The best thing about this tart is the thin and crisp, crumbly crust. And the apply apple curd, not to mention the smooth creamy custard....and the sugar on top. Beats anything neighbouring countries have to offer.

Vive la Paris.
Kitchen Butterfly


Makes 1 tart

Tarte Aux Pomme et Sucre

  • 150g plain flour, sifted
  • Pinch of salt
  • 75g frozen, unsalted butter
  • 2 tablespoons cold water
  • 1/2 teaspoon vanilla powder or paste
  • 1/2 portion (or to taste) of Apple curd (recipe below)
  • 1 portion of crème patisserie (recipe below)
  • 1-2 apples, peeled, cored and sliced thinly into rings (about 2-3 mm) (I used Jonagolds)
  • 1 - 2 tablespoons caster sugar
  1. To make the pastry, put the sifted flour and the salt in to a bowl. Using a large hole grater, grate the frozen butter into the flour. Then combine the flour, butter and cold water by cutting in using two table knives till a loose dough is formed. Using your hands, gather the mixture and form into a ball. Wrap in clingflim and place in the refrigerator for 20 – 30 minutes to chill.
  2. After the resting time, pre-heat the oven to 220 deg C. Roll out the dough thinly on a clean, floured surface and use it to line a buttered 20 – 22cm flan/tart tin.

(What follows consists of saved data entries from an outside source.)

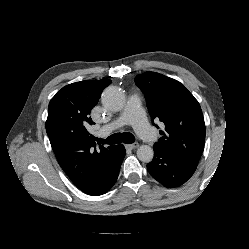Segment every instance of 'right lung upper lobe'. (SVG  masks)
<instances>
[{"mask_svg":"<svg viewBox=\"0 0 249 249\" xmlns=\"http://www.w3.org/2000/svg\"><path fill=\"white\" fill-rule=\"evenodd\" d=\"M109 79L80 81L63 87L50 101L46 131L55 156L71 181L83 192L114 165L113 146H99L89 136L90 117Z\"/></svg>","mask_w":249,"mask_h":249,"instance_id":"obj_1","label":"right lung upper lobe"}]
</instances>
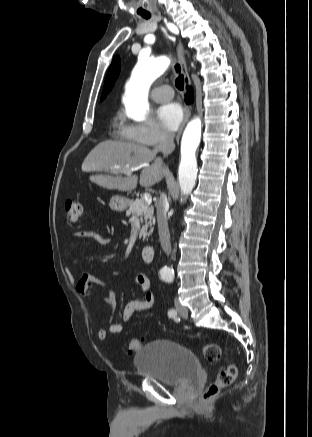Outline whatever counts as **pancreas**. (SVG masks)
<instances>
[{"instance_id":"pancreas-1","label":"pancreas","mask_w":312,"mask_h":437,"mask_svg":"<svg viewBox=\"0 0 312 437\" xmlns=\"http://www.w3.org/2000/svg\"><path fill=\"white\" fill-rule=\"evenodd\" d=\"M153 214V207L148 204L143 197L132 201L129 209L126 211L127 216L136 215L139 217L140 222L142 223L139 237L143 238V240L153 232V225L155 224V217ZM149 228L150 230L148 231Z\"/></svg>"}]
</instances>
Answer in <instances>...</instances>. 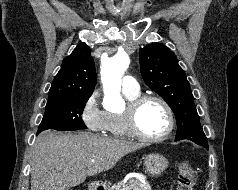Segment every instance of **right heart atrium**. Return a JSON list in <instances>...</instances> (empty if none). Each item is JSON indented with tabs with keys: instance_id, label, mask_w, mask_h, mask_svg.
Segmentation results:
<instances>
[{
	"instance_id": "obj_1",
	"label": "right heart atrium",
	"mask_w": 238,
	"mask_h": 190,
	"mask_svg": "<svg viewBox=\"0 0 238 190\" xmlns=\"http://www.w3.org/2000/svg\"><path fill=\"white\" fill-rule=\"evenodd\" d=\"M99 97L97 90L88 96L81 110V119L90 131L104 133L107 131V112L101 108Z\"/></svg>"
}]
</instances>
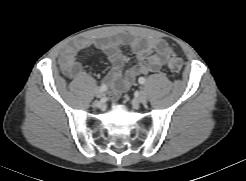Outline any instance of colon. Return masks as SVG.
Segmentation results:
<instances>
[{"instance_id": "5ec220e1", "label": "colon", "mask_w": 246, "mask_h": 181, "mask_svg": "<svg viewBox=\"0 0 246 181\" xmlns=\"http://www.w3.org/2000/svg\"><path fill=\"white\" fill-rule=\"evenodd\" d=\"M167 66L171 73H179L183 67V60L174 52H170Z\"/></svg>"}]
</instances>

Prick the base lightly with a fork, cover with a piece of greaseproof paper and fill with baking beans/rice. Place in the oven for about 10 minutes, then carefully remove the beans/rice and grease proof paper. Return the tart to the oven and allow the tart base to just brown for a couple of minutes. Remove from the oven and allow to cool completely.
  3. Once cold, spread some apple curd till the base is covered with a thin layer, then follow with the crème patisserie. Finish off with the apple slices, trying not to overlap them. Bake for another 12- 15 minutes at 200 deg C, till the apples are soft and the dough is golden.
  4. Remove the tart from the oven and change settings to grill - set on medium to high. Sprinkle some of the sugar over the top of the tart, return to the oven and place about 6 inches down from the heat source. Grill for a few minutes till the apples lightly caramelise and turn golden
  5. Remove from the oven and serve hot, warm or cold.

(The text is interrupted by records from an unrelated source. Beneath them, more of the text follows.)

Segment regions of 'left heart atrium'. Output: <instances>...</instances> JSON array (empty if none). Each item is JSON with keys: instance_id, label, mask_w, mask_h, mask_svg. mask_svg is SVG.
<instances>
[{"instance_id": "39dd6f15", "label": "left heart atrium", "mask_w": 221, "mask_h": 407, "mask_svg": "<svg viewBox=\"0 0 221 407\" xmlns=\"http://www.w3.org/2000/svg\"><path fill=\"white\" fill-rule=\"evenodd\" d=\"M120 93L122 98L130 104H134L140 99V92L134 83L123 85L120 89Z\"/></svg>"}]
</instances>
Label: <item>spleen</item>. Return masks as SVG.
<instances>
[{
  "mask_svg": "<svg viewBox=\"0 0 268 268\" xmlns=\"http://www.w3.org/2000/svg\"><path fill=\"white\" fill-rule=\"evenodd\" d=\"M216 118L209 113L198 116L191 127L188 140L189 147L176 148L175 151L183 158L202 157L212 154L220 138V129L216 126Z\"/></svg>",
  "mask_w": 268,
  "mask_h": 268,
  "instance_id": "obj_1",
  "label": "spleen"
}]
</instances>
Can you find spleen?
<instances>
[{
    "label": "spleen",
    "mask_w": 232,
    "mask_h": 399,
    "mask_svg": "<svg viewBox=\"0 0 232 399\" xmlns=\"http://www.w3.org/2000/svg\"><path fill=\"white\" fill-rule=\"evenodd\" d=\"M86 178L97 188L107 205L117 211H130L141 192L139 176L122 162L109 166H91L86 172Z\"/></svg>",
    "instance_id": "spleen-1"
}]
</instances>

Apple Curd & Creme Patisserie

  • APPLE CURD, Makes enough for 2 tarts
  • 1 whole egg
  • 1 egg yolk
  • 60g white, caster sugar
  • 2 spples, peeled, cored, cooked to soften and then pureed
  • 1/4 cup apple juice
  • 60g ice cold/frozen butter, cut into about 10 pieces
  • CREME PATISSERIE, Makes enough for 1 tart
  • 1 large egg yolk
  • 1 tablespoon white, caster sugar
  • 1 teaspoon cornstarch/cornflour
  • Half a cup of (whole) milk
  • 1/2 teaspoon vanilla extract
  1. TO MAKE THE APPLE CURD: Whisk the whole egg and egg yolk into a small saucepan and then pass through a sieve to remove thick bits of egg, which should be discarded. add the sugar to the egg mix and stir with a wooden spoon till it forms a soft mixture.
  2. Put pan on very low heat on your stove top - continue mixing and then add the apple puree and juice. After 2-3 minutes, start adding the butter one chunk at a time, mixing well till butter is melted before adding another. Continue stirring on low heat. The curd should be ready after 10 - 12 minutes. Don't worry if it looks thin, it swill thicken once cool. Store in clean, (sterilised) jars. Refrigerate and use within 2 weeks.
  3. TO MAKE THE CREME PATISSERIE:Mix together the egg yolk, sugar and cornflour in a medium heavy-bottomed saucepan. To this whisk in some of the milk. Place the saucepan over low heat and cook, whisking all the time while adding the rest of the milk in a steady stream till all used up.
  4. After about 10-12 minutes the mixture should be thick, free of lumps and beginning to bubble. Don’t worry if you have a few lumps, you can pass the cream through a fine-mesh strainer. Transfer to a bowl and cool to room temperature. Cover with plastic film and refrigerate till ready to use.